You already have the databases you require today, but sometimes you will need to create a custom database based on some collection of sequences dear to your heart! It’s not as simple as just creating a FASTA of sequences to search against: in order for BLAST to use them, it has to convert them into BLAST database format. The command to do so is makeblastdb. To create a new database:

    makeblastdb -in nucleotide_seq.fa –dbtype nucl –title my_db -out my_seq

# Command line options
-in         [input_file] 
-dbtype     [molecule_type], nucl – nucleotide or prot - protein
-title  [database_title]
-out        [database_name]

There are also many other options to explore if you so desire!

Exercise: Searching with BLAST
  1. Perform BLAST analysis of one of your extracted marker genes against the relevant database. Interrogate the output using ‘less’.

  2. Re-run the BLAST analysis with the output format parameter set to a customised -outfmt 6, which will output the data into a tablular format (often useful for subsequent analyses). Call the output something different so as not to overwrite the previous one. Interrogate the output using ‘less’. Can you see the difference to previously? How easy do you find it to read and interpret?
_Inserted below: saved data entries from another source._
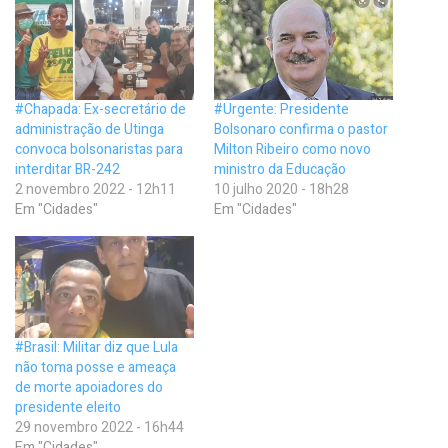
#Chapada: Ex-secretário de
#Urgente: Presidente
administração de Utinga
Bolsonaro confirma o pastor
convoca bolsonaristas para
Milton Ribeiro como novo
interditar BR-242
ministro da Educação
2 novembro 2022 - 12h11
10 julho 2020 - 18h28
Em "Cidades"
Em "Cidades"
#Brasil: Militar diz que Lula
não toma posse e ameaça
de morte apoiadores do
presidente eleito
29 novembro 2022 - 16h44
Em "Cidades"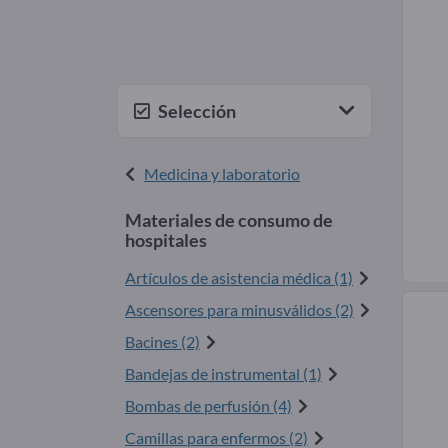
Selección
Medicina y laboratorio
Materiales de consumo de
hospitales
Artículos de asistencia médica (1)
Ascensores para minusválidos (2)
Bacines (2)
Bandejas de instrumental (1)
Bombas de perfusión (4)
Camillas para enfermos (2)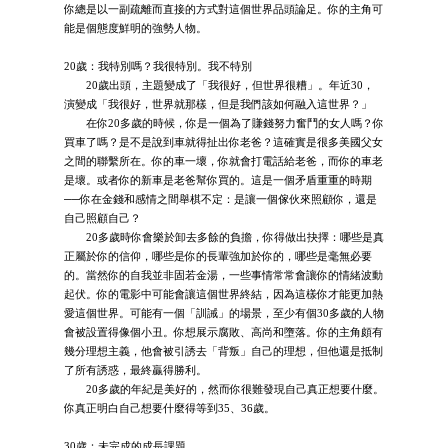
你總是以一副疏離而直接的方式對這個世界品頭論足。你的主角可
能是個態度鮮明的強勢人物。
20歲：我特別嗎？我很特別。我不特別
20歲出頭，主題變成了「我很好，但世界很糟」。年近30，
演變成「我很好，世界就那樣，但是我們該如何融入這世界？」
在你20多歲的時候，你是一個為了賺錢努力奮鬥的女人嗎？你
買車了嗎？是不是說到車就得扯出你老爸？這確實是很多美國父女
之間的聯繫所在。你的車一壞，你就會打電話給老爸，而你的車老
是壞。或者你的新車是老爸幫你買的。這是一個矛盾重重的時期
──你在金錢和感情之間舉棋不定：是讓一個傢伙來照顧你，還是
自己照顧自己？
20多歲時你會樂於卸去多餘的負擔，你得做出抉擇：哪些是真
正屬於你的信仰，哪些是你的長輩強加於你的，哪些是毫無必要
的。當然你的自我並非固若金湯，一些事情常常會讓你的情緒波動
起伏。你的電影中可能會讓這個世界終結，因為這樣你才能更加熱
愛這個世界。可能有一個「訓誡」的場景，至少有個30多歲的人物
會被設置得像個小丑。你想展示腐敗、高尚和墮落。你的主角頗有
幾分理想主義，他會被引誘去「背叛」自己的理想，但他還是抵制
了所有誘惑，最終贏得勝利。
20多歲的年紀是美好的，然而你很難發現自己真正想要什麼。
你真正明白自己想要什麼得等到35、36歲。
30歲：未完成的成長課題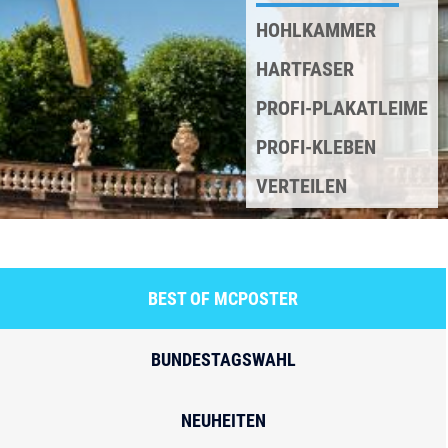
HOHLKAMMER
HARTFASER
PROFI-PLAKATLEIME
PROFI-KLEBEN
VERTEILEN
BEST OF MCPOSTER
BUNDESTAGSWAHL
NEUHEITEN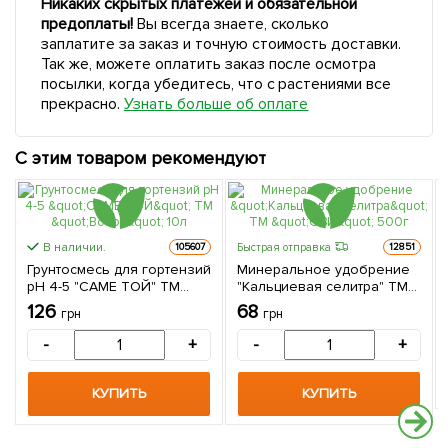
Никаких скрытых платежей и обязательной
предоплаты!
Вы всегда знаете, сколько
заплатите за заказ и точную стоимость доставки.
Так же, можете оплатить заказ после осмотра
посылки, когда убедитесь, что с растениями все
прекрасно.
Узнать больше об оплате
С этим товаром рекомендуют
В наличии.
Быстрая отправка
105607
12851
Грунтосмесь для гортензий
Минеральное удобрение
pH 4-5 "САМЕ ТОЙ" ТМ
"Кальциевая селитра" ТМ
"Восор" 10л
"ОВИ" 500г
126
68
грн
грн
-
+
-
+
КУПИТЬ
КУПИТЬ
    blastx -query [contigs.fasta] -db ~/classdata/REFS/blastdb/hum_mt_pep -out [output.txt] -outfmt "6 qseqid sseqid pident length mismatch gapopen sstart send qstart qend evalue bitscore"
  1. Have a look at this guide to further customising your output table. Can you get it to return a table that just contains the query ID, the subject (match) ID, the species name and the E value? N.B. To get BLAST to return taxonomic information, you need to copy the taxonomy database into your working directory.
cp ~/classdata/REFS/blastdb/taxdb.* .
  1. Look at the BLAST options using blastn -help. Can you find one that will allow you to choose how many hits it returns?

  2. Extension: Produce a loop to get identities for all your prokaryotes.

[Minimap](https://github.com/lh3/minimap2) is a mapping software. It maps (aligns) sequencing reads to an assembled genome, so that it’s possible to see where in the genome each read originated from. We can use to see how the individual reads contributed to the assembled genome, and how deep the coverage is at each point along the genome.

module load minimap2/2.28-w7jvpwe

Samtools - BAM/SAM tool utilities (for handling the alignment files minimap produces). BAM and SAM are file formats for storing reads alongside lots of information about how each read maps to the genome. They are very similar, but BAM files are more compact and not human-readable (if you try to open one if looks like gobbledygook), whereas SAM files are larger but human-readable (at least to a certain type of nerd).

module load samtools/1.19.2-m76oqh7

Align read sequences to your assemblies and create a BAM file.

minimap2 -ax sr [your contigs.fasta] [forward_read.fastq] [reverse_read.fastq] > aln.sam
samtools view -b -S aln.sam > aln.bam
samtools sort aln.bam > aln_sorted.bam
samtools index aln_sorted.bam

Overlay the BAM file you have generated into your assembly using Artemis.